| Data to examine |
┄┄┄┄┄┄
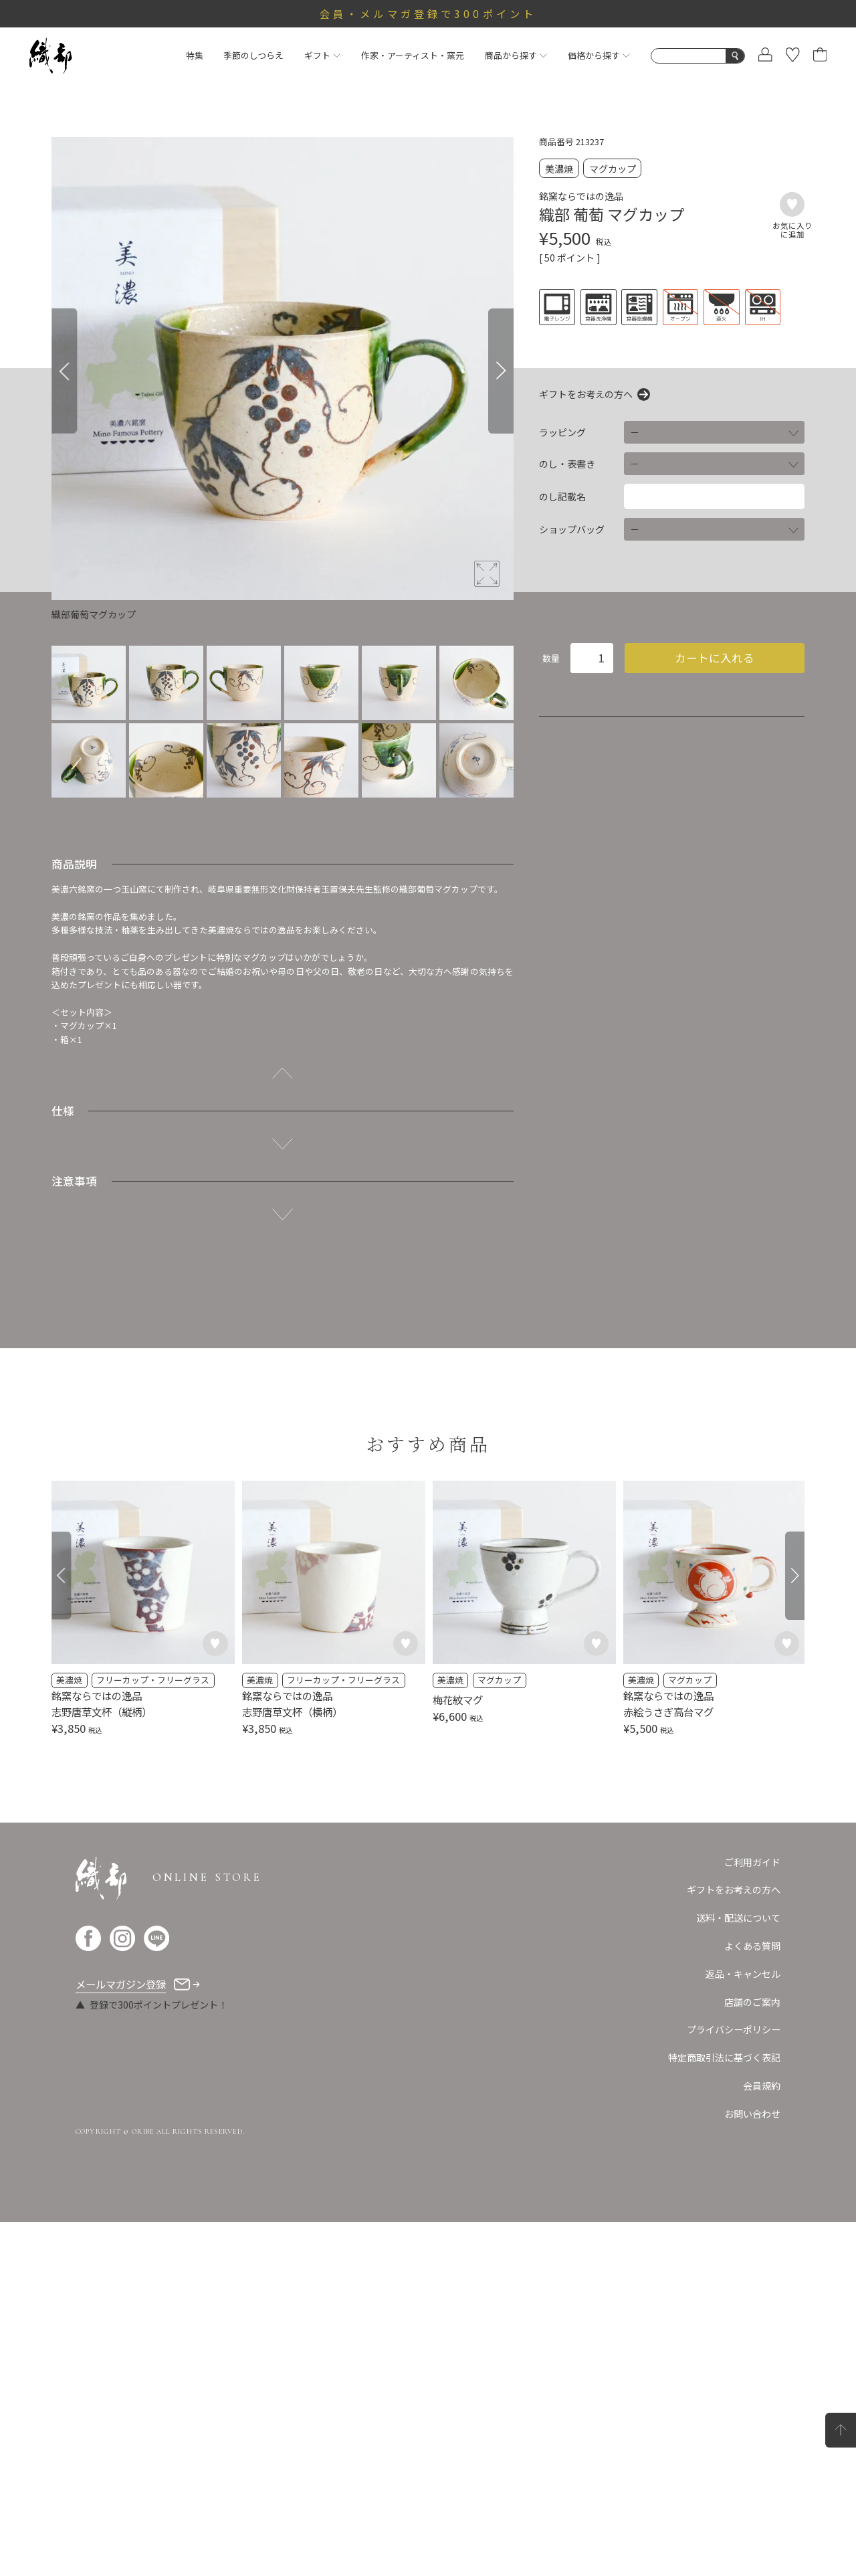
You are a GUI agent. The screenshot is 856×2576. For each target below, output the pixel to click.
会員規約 (761, 2085)
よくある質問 (752, 1945)
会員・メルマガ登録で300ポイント (428, 13)
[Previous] (64, 371)
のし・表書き (567, 463)
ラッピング (562, 432)
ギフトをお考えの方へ (586, 394)
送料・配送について (738, 1917)
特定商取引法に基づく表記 (724, 2057)
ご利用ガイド (752, 1862)
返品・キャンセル (743, 1974)
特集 (194, 55)
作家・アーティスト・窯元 (412, 55)
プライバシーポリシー (733, 2029)
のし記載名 (562, 496)
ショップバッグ (572, 529)
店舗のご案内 (752, 2002)
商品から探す (516, 55)
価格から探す (599, 55)
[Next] (501, 371)
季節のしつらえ (253, 55)
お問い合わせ (752, 2113)
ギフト (322, 55)
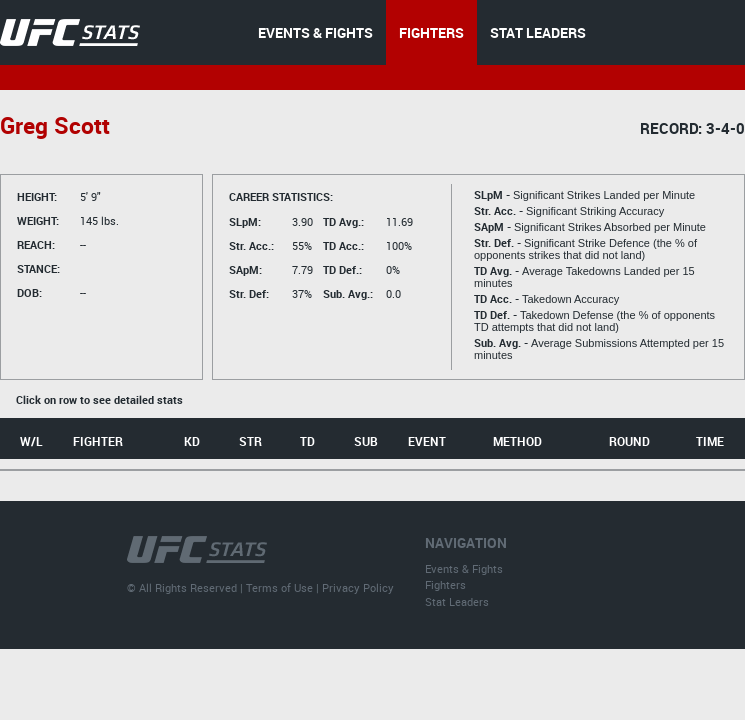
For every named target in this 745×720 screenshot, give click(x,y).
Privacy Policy (358, 587)
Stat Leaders (457, 601)
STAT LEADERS (538, 32)
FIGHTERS (431, 32)
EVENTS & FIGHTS (315, 32)
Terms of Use (279, 587)
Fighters (445, 584)
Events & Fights (464, 568)
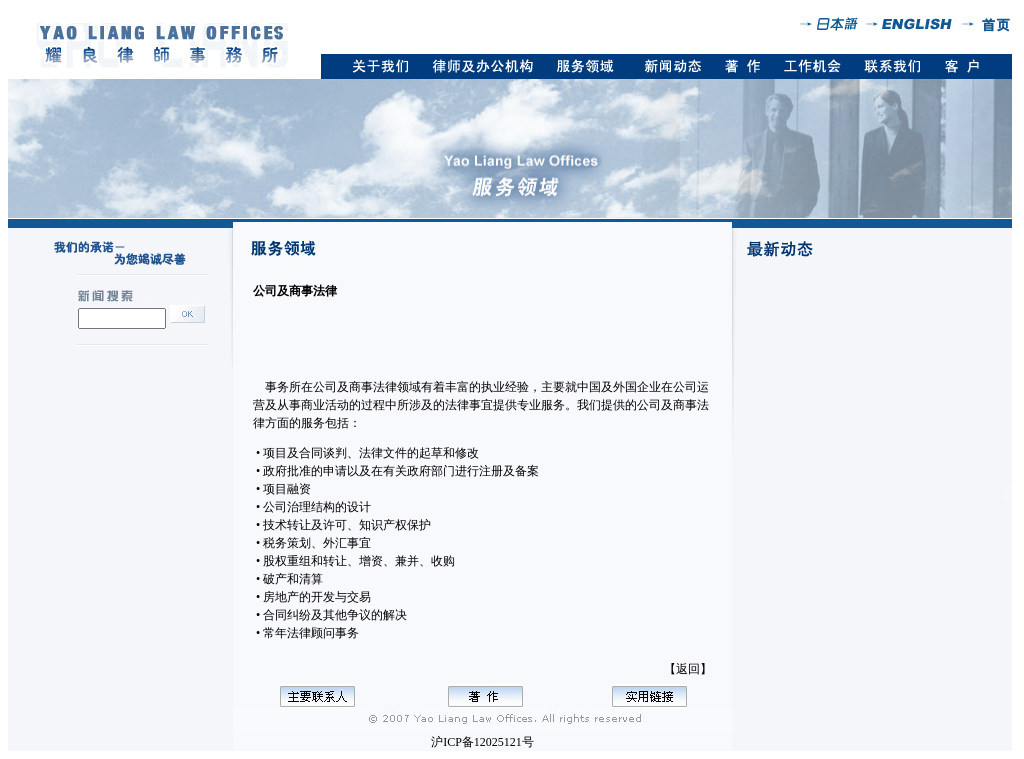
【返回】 (688, 669)
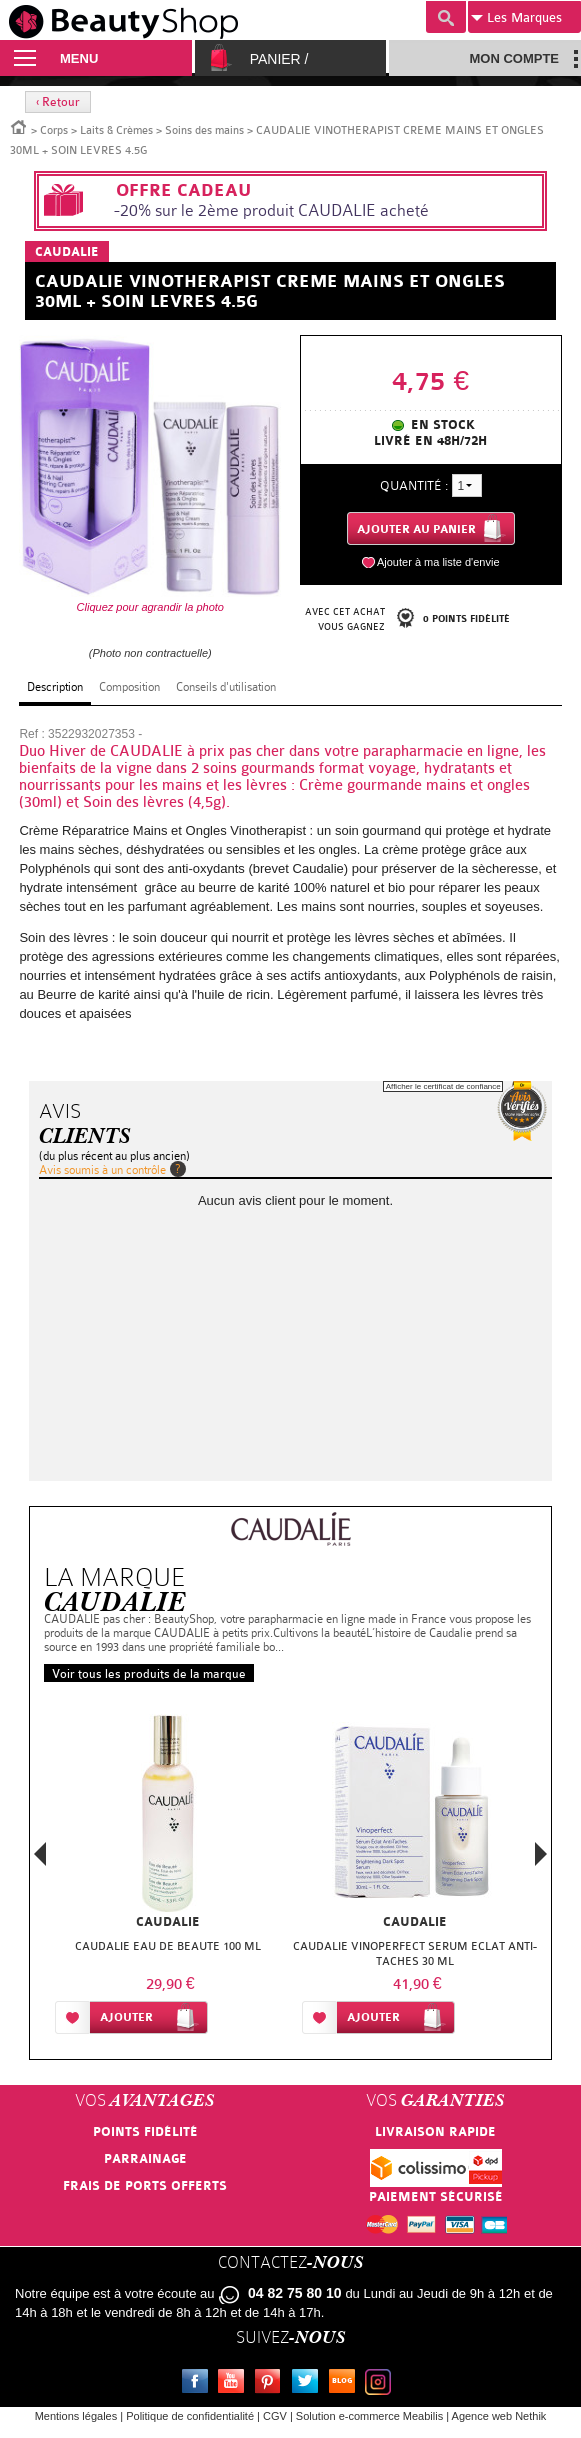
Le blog (346, 2384)
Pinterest (272, 2384)
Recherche (446, 17)
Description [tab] (55, 687)
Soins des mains (204, 130)
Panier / (279, 59)
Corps (54, 130)
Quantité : (414, 485)
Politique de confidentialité (190, 2416)
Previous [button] (40, 1859)
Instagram (382, 2384)
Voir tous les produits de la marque (149, 1674)
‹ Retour (58, 102)
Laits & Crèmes (116, 130)
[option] (167, 1878)
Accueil (19, 126)
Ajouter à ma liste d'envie (438, 562)
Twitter (309, 2384)
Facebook (199, 2384)
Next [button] (541, 1854)
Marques (516, 18)
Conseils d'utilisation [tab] (226, 687)
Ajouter (126, 2017)
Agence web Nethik (499, 2416)
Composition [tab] (129, 687)
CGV (275, 2416)
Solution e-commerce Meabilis (369, 2416)
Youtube (235, 2384)
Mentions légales (76, 2416)
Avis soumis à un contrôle (102, 1170)
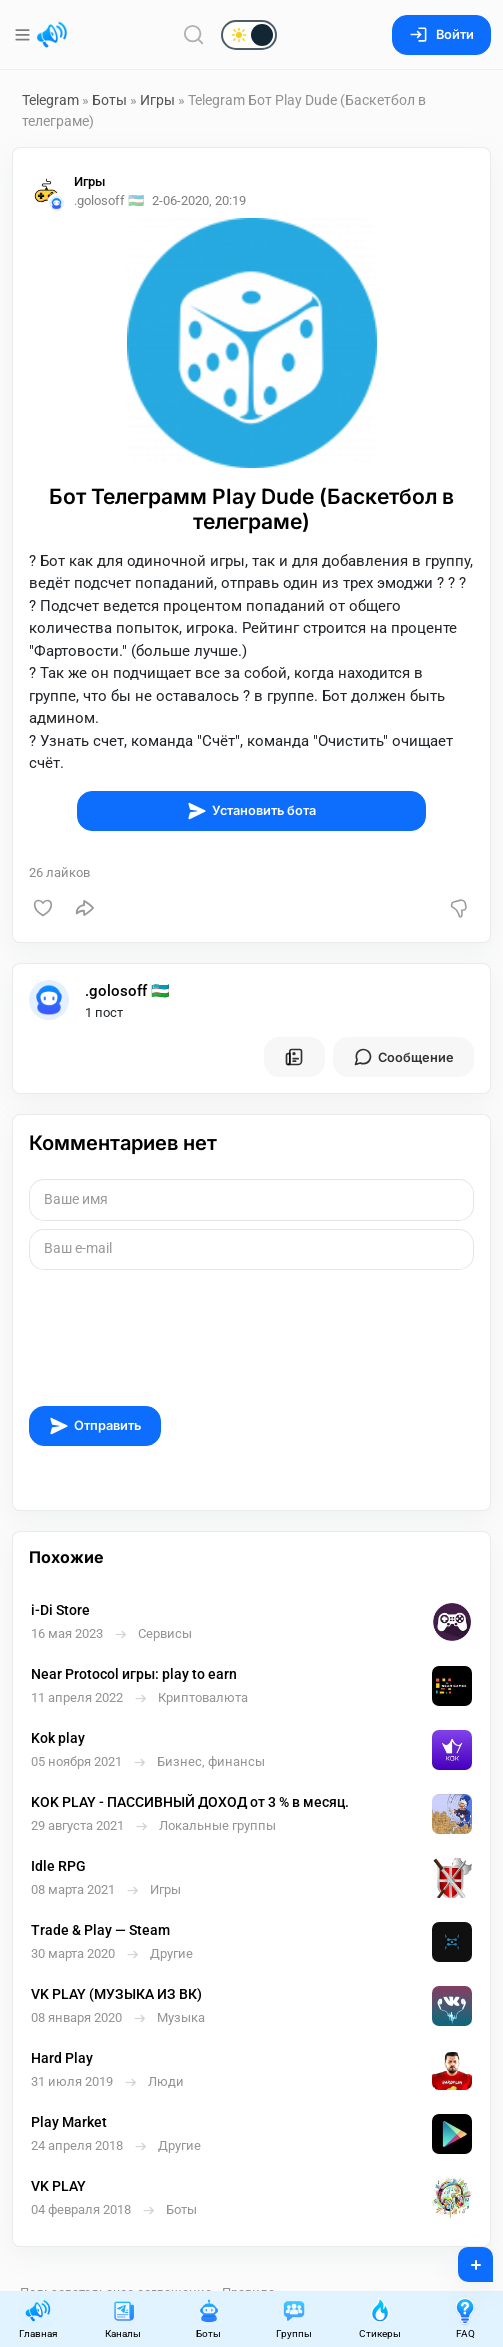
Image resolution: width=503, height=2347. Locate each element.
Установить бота (251, 811)
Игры (157, 100)
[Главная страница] (52, 35)
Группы (294, 2318)
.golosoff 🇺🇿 (127, 991)
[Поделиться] (85, 908)
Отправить (95, 1426)
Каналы (123, 2318)
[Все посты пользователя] (294, 1057)
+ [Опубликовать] (462, 2258)
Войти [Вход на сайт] (441, 34)
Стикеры (380, 2318)
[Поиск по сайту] (194, 34)
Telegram (50, 100)
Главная (38, 2318)
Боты (109, 100)
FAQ (465, 2318)
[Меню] (24, 35)
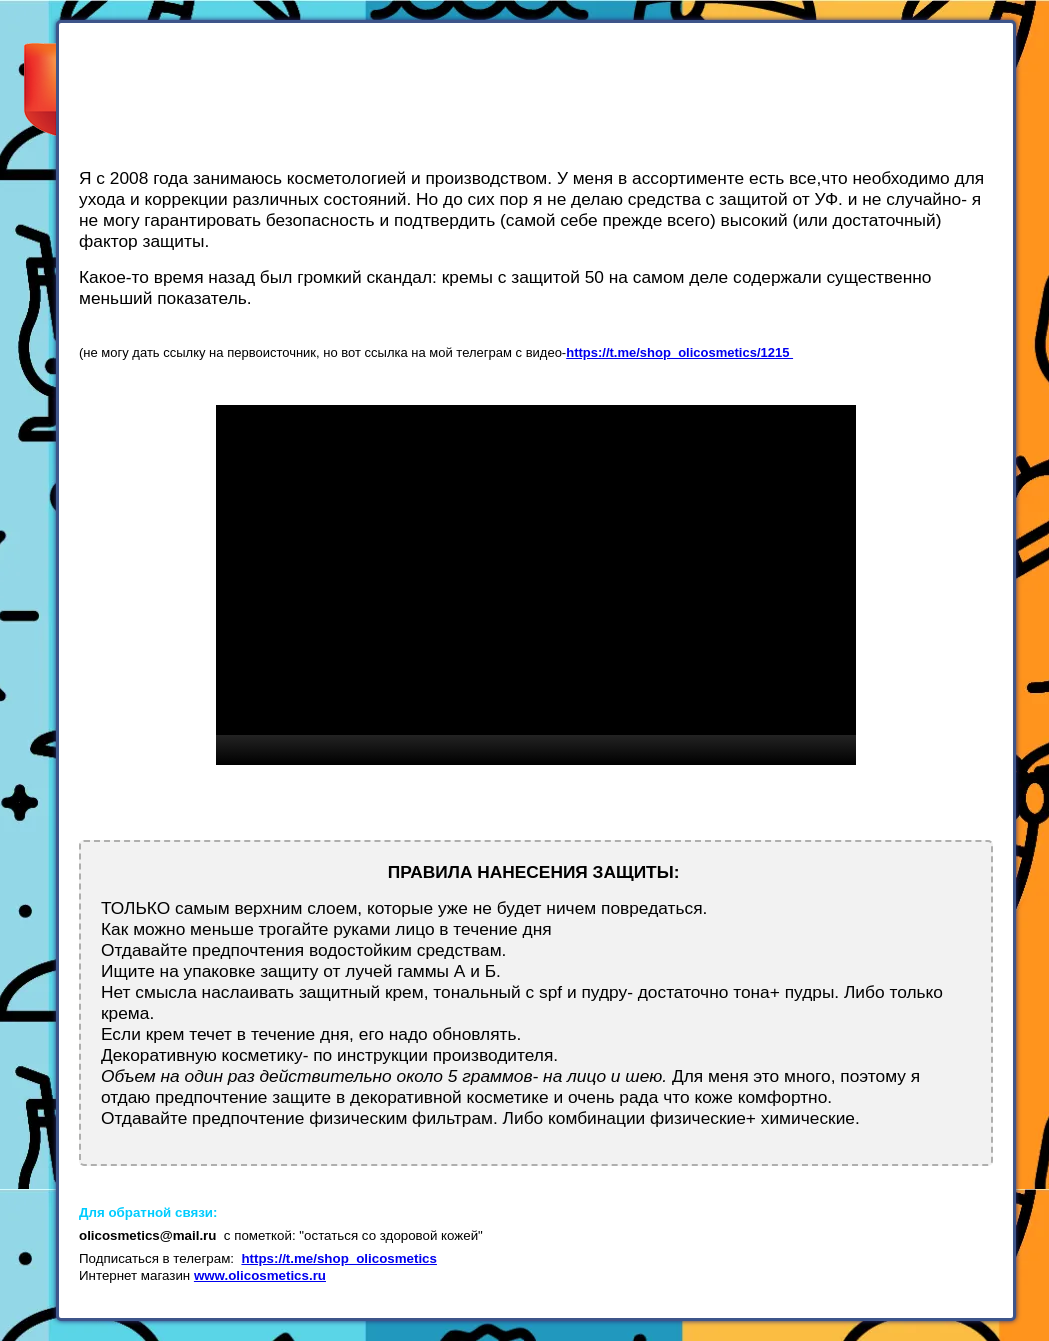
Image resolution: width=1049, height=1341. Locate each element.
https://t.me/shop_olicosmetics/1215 (679, 352)
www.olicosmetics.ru (260, 1275)
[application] (536, 585)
┄┄┄┄┄┄
| Instructions for the task |
When you copy the data above, keep each line exact and omit the pictures.

| Answer below |
You are a GUI agent. The screenshot is 856×2576. For each target below, output the pixel to click.
会員規約 (761, 2085)
よくある質問 (752, 1945)
会員・メルマガ登録で300ポイント (428, 13)
[Previous] (64, 371)
のし・表書き (567, 463)
ラッピング (562, 432)
ギフトをお考えの方へ (586, 394)
送料・配送について (738, 1917)
特定商取引法に基づく表記 (724, 2057)
ご利用ガイド (752, 1862)
返品・キャンセル (743, 1974)
特集 (194, 55)
作家・アーティスト・窯元 (412, 55)
プライバシーポリシー (733, 2029)
のし記載名 (562, 496)
ショップバッグ (572, 529)
店舗のご案内 (752, 2002)
商品から探す (516, 55)
価格から探す (599, 55)
[Next] (501, 371)
季節のしつらえ (253, 55)
お問い合わせ (752, 2113)
ギフト (322, 55)
For every named target in this 745×720 screenshot, give click(x,y).
Privacy Policy (358, 587)
Stat Leaders (457, 601)
STAT LEADERS (538, 32)
FIGHTERS (431, 32)
EVENTS & FIGHTS (315, 32)
Terms of Use (279, 587)
Fighters (445, 584)
Events & Fights (464, 568)
【返回】 (688, 669)
Le blog (346, 2384)
Pinterest (272, 2384)
Recherche (446, 17)
Description [tab] (55, 687)
Soins des mains (204, 130)
Panier / (279, 59)
Corps (54, 130)
Quantité : (414, 485)
Politique de confidentialité (190, 2416)
Previous [button] (40, 1859)
Instagram (382, 2384)
Voir tous les produits de la marque (149, 1674)
‹ Retour (58, 102)
Laits & Crèmes (116, 130)
[option] (167, 1878)
Accueil (19, 126)
Ajouter à ma liste d'envie (438, 562)
Twitter (309, 2384)
Facebook (199, 2384)
Next [button] (541, 1854)
Marques (516, 18)
Conseils d'utilisation [tab] (226, 687)
Ajouter (126, 2017)
Agence web Nethik (499, 2416)
Composition [tab] (129, 687)
CGV (275, 2416)
Solution e-commerce Meabilis (369, 2416)
Youtube (235, 2384)
Mentions légales (76, 2416)
Avis soumis à un contrôle (102, 1170)
Image resolution: width=503, height=2347. Locate each element.
Установить бота (251, 811)
Игры (157, 100)
[Главная страница] (52, 35)
Группы (294, 2318)
.golosoff 🇺🇿 (127, 991)
[Поделиться] (85, 908)
Отправить (95, 1426)
Каналы (123, 2318)
[Все посты пользователя] (294, 1057)
+ [Опубликовать] (462, 2258)
Войти [Вход на сайт] (441, 34)
Стикеры (380, 2318)
[Поиск по сайту] (194, 34)
Telegram (50, 100)
Главная (38, 2318)
Боты (109, 100)
FAQ (465, 2318)
[Меню] (24, 35)
Image resolution: width=1049, height=1341. Locate each element.
https://t.me/shop_olicosmetics/1215 (679, 352)
www.olicosmetics.ru (260, 1275)
[application] (536, 585)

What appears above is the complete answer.